Скачать книгу "По берегам Черного моря" в формате PDF (46 Мб)
HTML-версия фрагмента книги (стр. 13—30):
...Мы прожили здесь целые сутки в ожидании морского парохода, почему-то запоздавшего, и только завтра утром отправляемся дальше. И хорошо, что мы оставляем Батум: это красивое, но грустное по своему разоренному виду, и нездоровое лихорадочное место.
Прощай, покамест! В Сухуме или Феодосии буду опять писать тебе. Надеюсь, что ты довольна мною. Любящая тебя всей душой Нина.
II
4 мая. Между Батумом и Сухум-Кале.
...Я еще не рассказывала тебе, что в Батуме село к нам много новых пассажиров. Целая семья какого-то полковника Сельцева с двумя взрослыми дочерьми, с мальчуганом лет десяти, как видно, ужасным шалуном, и маленькой прелестной девочкой.
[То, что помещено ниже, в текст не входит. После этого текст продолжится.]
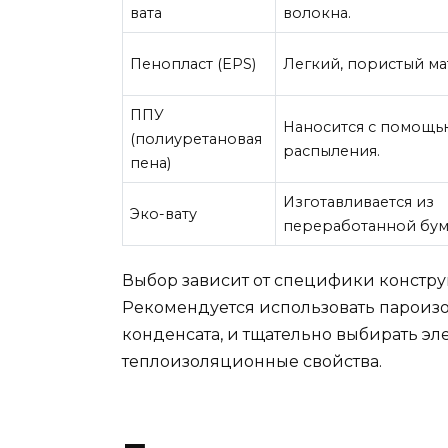
вата
волокна.
Пенопласт (EPS)
Легкий, пористый ма
ППУ
Наносится с помощь
(полиуретановая
распыления.
пена)
Изготавливается из
Эко-вату
переработанной бум
Выбор зависит от специфики констру
Рекомендуется использовать пароизо
конденсата, и тщательно выбирать эл
теплоизоляционные свойства.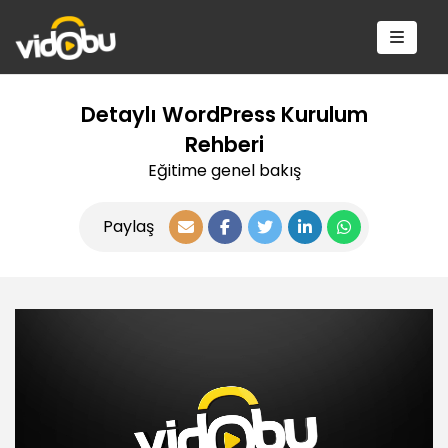
Detaylı WordPress Kurulum
Rehberi
Eğitime genel bakış
Paylaş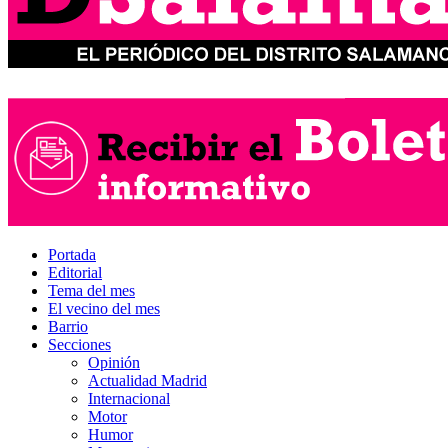
Portada
Editorial
Tema del mes
El vecino del mes
Barrio
Secciones
Opinión
Actualidad Madrid
Internacional
Motor
Humor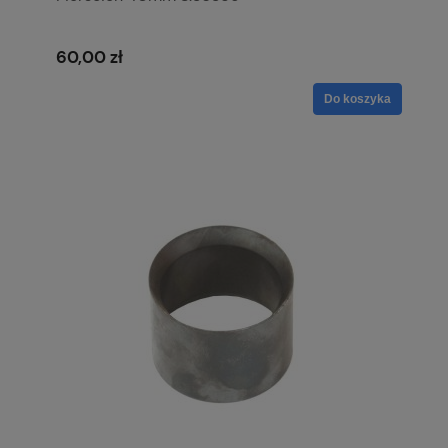
60,00 zł
Do koszyka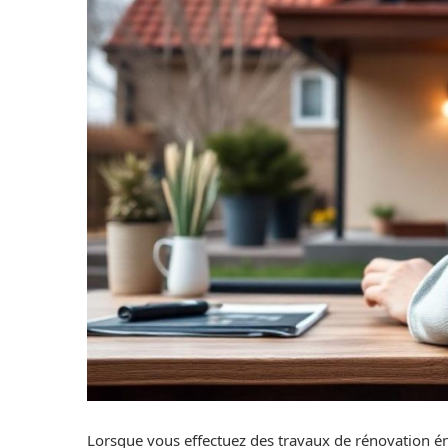
Lorsque vous effectuez des travaux de rénovation én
Потом какая-то гурийская княжна или княгиня, в престранном костюме, с множеством мелких кос, распущенных из-под напутаннаго на голове, наподобие чалмы, вуаля, и с нею брат ее, очень; высокий, стройный гуриец в длинной чохе и шитой золотом папаноке (1) на таких пышно-курчавых волосах, что, кажется, будто бы у него надета мохнатая папаха. При них еще маленькая девочка абхазка, круглая сиротка, которую они подобрали на улице. История этой девочки такая трагическая, что я должна тебе ее рассказать.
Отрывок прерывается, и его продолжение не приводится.